As the first quarter of 2023 draws to a close, the GPEI’s analysis is that the programme remains on track to interrupt all remaining wild poliovirus transmission in 2023 – both endemically in Pakistan and Afghanistan, and in the outbreak setting of south-east Africa.  Not-withstanding the challenging operational contexts in eastern Afghanistan and the southern area of Khyber Pakhtunkhwa, intensified country efforts have resulted in a historically-low number of biologically-distinct virus lineages remaining in circulation and an ever-shrinking number of infected districts.

The situation with interrupting cVDPV2 transmission is more mixed.  Compared to other most consequential geographies, increased efforts in Nigeria have yielded positive results through 2022 and beyond.  The country’s main historical transmission chain, the Jigawa lineage, which was responsible for the majority of cases and international spread, appears to have been effectively halted.  New cases continued to decline in the second half of 2022. As a result, the virus is currently confined primarily to specific regions in the north-west.  In Somalia, where we have witnessed unbroken transmission since 2016, the numbers of inaccessible districts have been reduced to zero and inaccessible children to <80,000 by the end of the first quarter of 2023.

Polio Eradication Strategy 2022-2026 planning and budgeting timeline, 2021-2027+

In eastern DR Congo and northern Yemen, ongoing issues of access, acceptance and the delivery of high quality immunisation activities to maximise coverage remain concerning as both outbreaks continue to expand (including internationally) at the start of 2023.  Both contexts are protracted, complex humanitarian emergencies.  The programme at all levels is in the process of implementing a range of corrective course measures to urgently reverse this trend and get outbreak response in both contexts onto a footing to achieve success.  Pending the effective and sustained impact of these measures, it is unlikely that the end-2023 interruption target would be successfully met.

Independent review to provide clearer and independent assessment of status

At the time of the launch of the GPEI Strategy, a commitment was made to undertake a rigorous review of its implementation.  This review will be conducted by the Independent Monitoring Board (IMB), an independent group of public health experts established at the request of the World Health Assembly in 2010, to monitor and independently verify progress towards the achievement of a lasting polio-free world.

The IMB has a long history in evaluating the GPEI’s cross-cutting work, and recommending measures to help strengthen strategic approaches.  Its long-standing and independent input and analyses has over the years significantly contributed to sensitising strategic approaches.  At the same time, again thanks to its long-standing engagement with the GPEI, IMB members have in fact become ‘polio’ experts, and not simply public health experts.

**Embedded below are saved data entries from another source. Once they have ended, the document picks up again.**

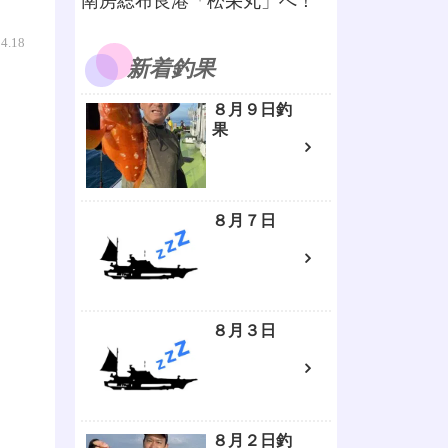
南房総布良港「松栄丸」へ！
04.18
新着釣果
８月９日釣
果
８月７日
８月３日
８月２日釣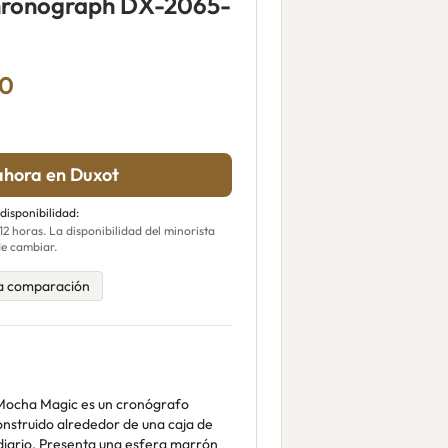
hronograph DX-2065-
00
hora en Duxot
 disponibilidad:
 horas. La disponibilidad del minorista
e cambiar.
a comparación
Mocha Magic es un cronógrafo
nstruido alrededor de una caja de
diario. Presenta una esfera marrón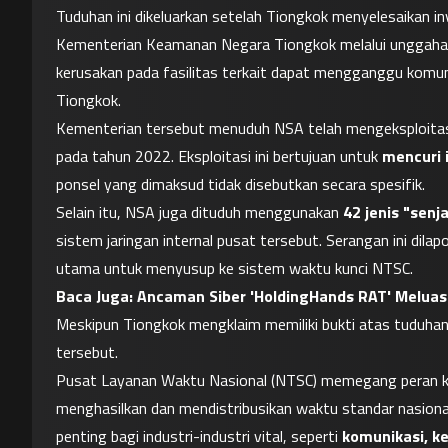
Tuduhan ini dikeluarkan setelah Tiongkok menyelesaikan inv
Kementerian Keamanan Negara Tiongkok melalui unggaha
kerusakan pada fasilitas terkait dapat mengganggu komunik
Tiongkok.
Kementerian tersebut menuduh NSA telah mengeksploitasi 
pada tahun 2022. Eksploitasi ini bertujuan untuk 
mencuri 
ponsel yang dimaksud tidak disebutkan secara spesifik.
Selain itu, NSA juga dituduh menggunakan 
42 jenis "senj
sistem jaringan internal pusat tersebut. Serangan ini dila
utama untuk menyusup ke sistem waktu kunci NTSC.
Baca Juga: 
Ancaman Siber 'HoldingHands RAT' Meluas:
Meskipun Tiongkok mengklaim memiliki bukti atas tuduhan 
tersebut.
Pusat Layanan Waktu Nasional (NTSC) memegang peran kru
menghasilkan dan mendistribusikan waktu standar nasional
penting bagi industri-industri vital, seperti 
komunikasi, ke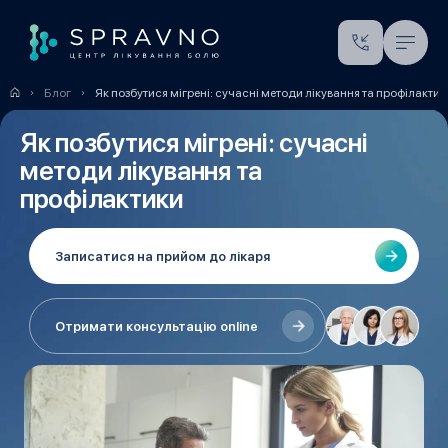
Блог
Як позбутися мігрені: сучасні методи лікування та профілактик
Як позбутися мігрені: сучасні
методи лікування та
профілактики
Записатися на прийом до лікаря
Отримати консультацію online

The independent review now planned will be geared specifically to:

  • evaluate progress towards Goals 1 and 2 of the Polio Eradication Strategy 2022-2026;
  • assess whether the strategic plan is a) on track, b) at risk, c) off track or d) missed; and,
  • identify areas where corrective action plans are required and evaluate the quality, implementation and impact of corrective action plans.

The GPEI will work closely with the IMB to ensure that it has all the necessary inputs, analytics and modelling required to inform its deliberations during a planned meeting during 11-13 July 2023.  The IMB is anticipated to present its findings and recommendations to the GPEI Polio Oversight Board (POB) for decision at its face-to-face meeting in September/October 2023.  Our collective aim is clear – to redouble all efforts and focus on the critical path to zero and delivering on the promise of a polio free-world.